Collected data

+---+

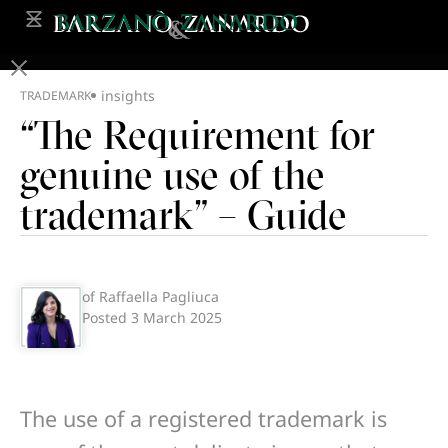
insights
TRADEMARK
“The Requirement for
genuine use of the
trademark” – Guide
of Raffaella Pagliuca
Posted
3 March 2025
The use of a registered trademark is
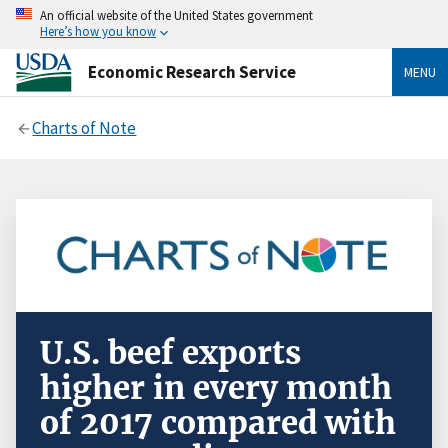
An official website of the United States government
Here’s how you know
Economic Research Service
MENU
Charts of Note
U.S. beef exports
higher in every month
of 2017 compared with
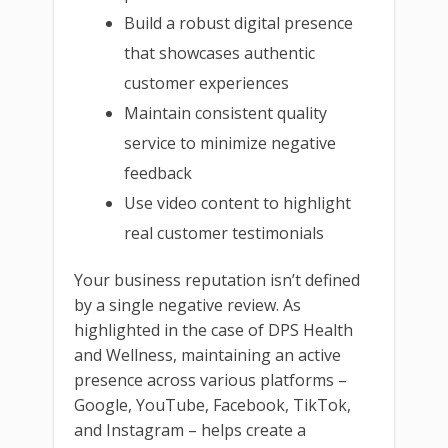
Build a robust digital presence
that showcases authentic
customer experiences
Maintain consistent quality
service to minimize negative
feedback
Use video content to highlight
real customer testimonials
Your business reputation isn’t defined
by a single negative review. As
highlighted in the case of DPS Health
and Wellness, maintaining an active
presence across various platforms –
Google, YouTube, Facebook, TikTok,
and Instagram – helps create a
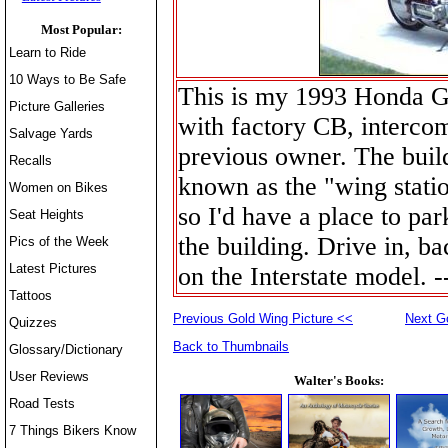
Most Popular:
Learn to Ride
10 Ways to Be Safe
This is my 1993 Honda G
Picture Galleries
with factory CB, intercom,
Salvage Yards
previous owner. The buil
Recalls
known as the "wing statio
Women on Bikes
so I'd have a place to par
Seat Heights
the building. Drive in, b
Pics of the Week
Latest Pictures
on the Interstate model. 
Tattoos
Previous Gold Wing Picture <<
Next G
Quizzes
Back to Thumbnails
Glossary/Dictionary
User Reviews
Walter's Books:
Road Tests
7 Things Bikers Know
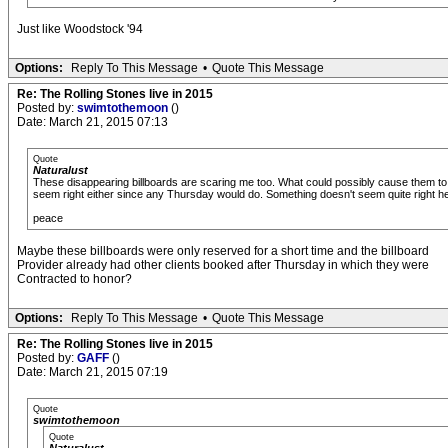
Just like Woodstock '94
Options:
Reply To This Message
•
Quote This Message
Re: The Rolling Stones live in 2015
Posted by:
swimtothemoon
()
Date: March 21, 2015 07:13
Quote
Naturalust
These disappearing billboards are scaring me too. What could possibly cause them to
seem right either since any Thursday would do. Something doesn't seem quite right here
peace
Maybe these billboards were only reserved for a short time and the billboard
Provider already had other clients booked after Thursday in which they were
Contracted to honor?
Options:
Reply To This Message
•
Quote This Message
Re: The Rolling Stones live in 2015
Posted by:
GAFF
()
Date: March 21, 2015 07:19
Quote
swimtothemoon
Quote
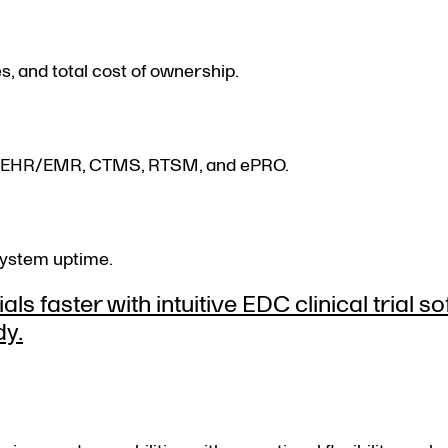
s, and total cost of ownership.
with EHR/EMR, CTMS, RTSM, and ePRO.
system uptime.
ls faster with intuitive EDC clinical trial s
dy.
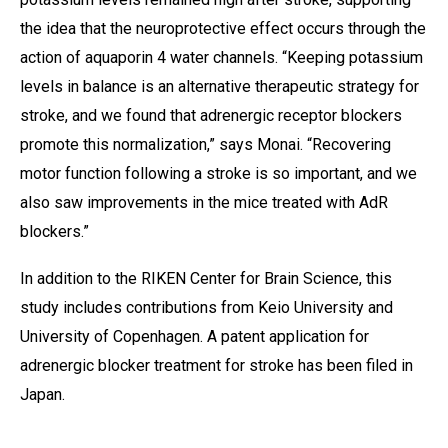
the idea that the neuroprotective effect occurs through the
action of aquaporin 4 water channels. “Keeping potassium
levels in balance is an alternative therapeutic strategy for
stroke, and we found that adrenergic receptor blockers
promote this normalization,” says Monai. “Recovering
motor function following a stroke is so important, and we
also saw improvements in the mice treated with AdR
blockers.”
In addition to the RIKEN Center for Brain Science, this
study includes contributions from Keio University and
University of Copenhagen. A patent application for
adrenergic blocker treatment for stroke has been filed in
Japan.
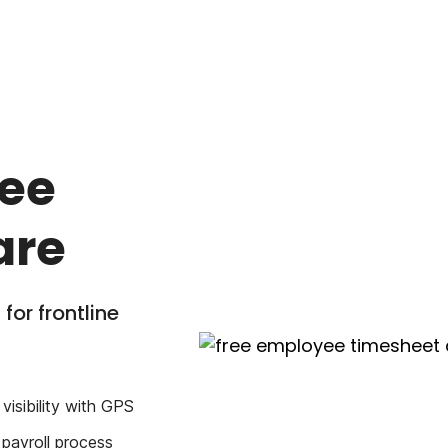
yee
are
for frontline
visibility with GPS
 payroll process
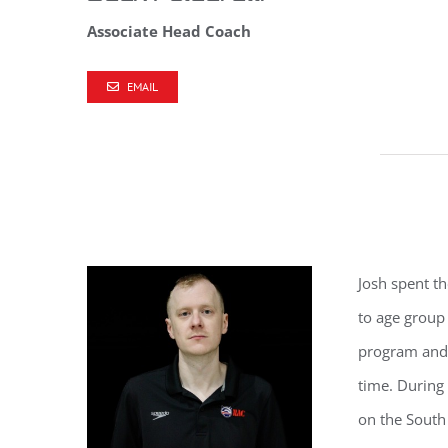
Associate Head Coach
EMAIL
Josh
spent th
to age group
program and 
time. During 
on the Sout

+---+

• [Assignment]:
Although pictures appear among the records above, write out exactly only the lines from the one that has "genuine use of the" through the one that has "of 2017 compared with", and leave the pictures out.

• [Response for this exercise]:
genuine use of the
trademark” – Guide
of Raffaella Pagliuca
Posted
3 March 2025
The use of a registered trademark is
An official website of the United States government
Here’s how you know
Economic Research Service
MENU
Charts of Note
U.S. beef exports
higher in every month
of 2017 compared with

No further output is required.